金田法務大臣の不信任決議案を否決した政府与党は、今日19日の衆院法務委員会で「共謀罪」(テロ等準備罪)法案の採決を強行しようとしています。
共謀罪法案は話し合うだけで処罰ができるという思想・言論処罰法です。電話やメールの盗聴、スパイや協力者による密告など市民への監視・管理も強められます。
「一般市民は大丈夫」と政府は言いますが、「組織的犯罪集団」の定義は捜査機関の恣意的な判断に委ねられます。
共謀罪の創設にはこうした問題や危険性が指摘され、国会では、これまでに3度も廃案になりました。
監視が強まり、権力が内心に踏み込んでくるのを黙って認めるわけにはいきません。
まさに21世紀の治安維持法、話し合うだけで罪になる法案は何としても廃案にしようではありませんか。
衆院法務委員会の強行採決に対し、平和フォーラムでは、19日全国同時アクションを呼びかけています。
長野地区護憲連合では、夕方、JR長野駅前で街頭行動を計画しています。
ココが危険!共謀罪法案
話し合うだけで罪に。一般市民も捜査機関の判断次第
政府は、共謀罪の取り締まり対象を277の犯罪に限定し、かつ、成立要件に「合意」に加えて実行のための「準備行為」も盛り込んだから、処罰対象は「組織的犯罪集団」に限定され、「一般人は対象にならない」と強弁しますが、全くのゴマカシです。
法案には、一般人と組織的犯罪集団を区別する規定はありません。
捜査機関が判断すれば一般人も組織的犯罪集団にされてしまいます。恣意的な運用の余地を際限なく残しているのです。
適用対象となる「合意」も全く規定がなく、SNSや目配せでも共謀が成立してしまうのです。
「準備行為」の判断も警察の判断に委ねられます。
「話し合うだけで罪になる」根本の問題は何一つ解消されていません。思想・信条の自由、内心の自由を蹂躙する思想・言論処罰法に他なりません。
日常の電話やメールも監視の対象に
この法案のもう一つの危険性は警察の捜査権限が際限なく拡大することです。
共謀罪は人と人との意思の合致によって成立します。従って、会話、電話、メールなど日常的に市民のプライバシーに立ち入って監視するような捜査が行われる可能性があり、監視社会をもたらすことになります。
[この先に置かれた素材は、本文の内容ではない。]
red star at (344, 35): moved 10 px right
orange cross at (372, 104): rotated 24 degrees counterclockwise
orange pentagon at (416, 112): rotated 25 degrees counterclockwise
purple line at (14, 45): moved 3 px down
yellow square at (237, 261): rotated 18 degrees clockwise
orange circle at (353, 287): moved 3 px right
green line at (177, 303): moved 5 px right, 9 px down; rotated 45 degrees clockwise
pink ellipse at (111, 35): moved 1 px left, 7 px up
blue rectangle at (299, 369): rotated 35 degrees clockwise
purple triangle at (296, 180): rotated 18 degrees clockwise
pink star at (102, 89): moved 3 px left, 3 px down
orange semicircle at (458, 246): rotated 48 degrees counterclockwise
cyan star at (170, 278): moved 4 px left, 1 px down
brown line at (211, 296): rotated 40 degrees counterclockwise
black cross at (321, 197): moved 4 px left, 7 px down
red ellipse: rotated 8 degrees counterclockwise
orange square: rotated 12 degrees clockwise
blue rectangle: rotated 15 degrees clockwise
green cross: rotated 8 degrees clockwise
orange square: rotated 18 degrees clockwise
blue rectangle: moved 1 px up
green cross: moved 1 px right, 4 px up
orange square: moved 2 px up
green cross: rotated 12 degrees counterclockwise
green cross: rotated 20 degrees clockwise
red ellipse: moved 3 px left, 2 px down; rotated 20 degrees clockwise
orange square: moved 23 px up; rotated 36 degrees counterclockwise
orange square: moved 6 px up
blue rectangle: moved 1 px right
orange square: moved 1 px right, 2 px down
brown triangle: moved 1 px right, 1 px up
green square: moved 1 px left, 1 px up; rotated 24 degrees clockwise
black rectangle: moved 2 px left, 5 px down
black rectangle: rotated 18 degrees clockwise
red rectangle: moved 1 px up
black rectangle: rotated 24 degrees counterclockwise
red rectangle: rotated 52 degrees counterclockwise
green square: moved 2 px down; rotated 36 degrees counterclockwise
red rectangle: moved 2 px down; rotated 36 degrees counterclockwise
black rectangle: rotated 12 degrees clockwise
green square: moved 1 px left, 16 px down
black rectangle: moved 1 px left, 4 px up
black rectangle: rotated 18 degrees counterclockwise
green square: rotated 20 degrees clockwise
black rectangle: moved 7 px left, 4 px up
また、スパイや協力者の密告も奨励されることになります。
金田法務大臣は、「共謀罪を通信傍受の対象とすることは将来の検討課題」と述べました。警察が市民生活のすべてを監視しようとする監視社会が目の前に来ているのです。
国際条約の締結やテロ対策はゴマカシ
政府は、国際組織犯罪防止条約の締結のために必要な立法措置を強調しますが、この国際条約は麻薬などマフィアによる経済犯罪への対策として作られたもので、しかも「自国の国内法の原則に従って、必要な措置をとる」とされていますから、日本国憲法の範囲で対応すればよいのです。
また、「テロ対策のために必要」としますが、法案の原案には「テロ」という言葉は一つも入っていませんでした。
慌てて「テロリズム集団その他」を入れ込みましたが、テロ対策のための条文は一つもありません。むしろ、「その他」の規定により適法な団体も犯罪集団とされる危険性を残しているのです。
テロ対策では13の主要テロ関連国際条約があり、これらに対応する国内法の整備はすべて終わっています。
テロ対策は市民の恐怖心をあおる方便で口実に過ぎません。
狙いは政府に異議申し立てをする市民を監視することにあるのです。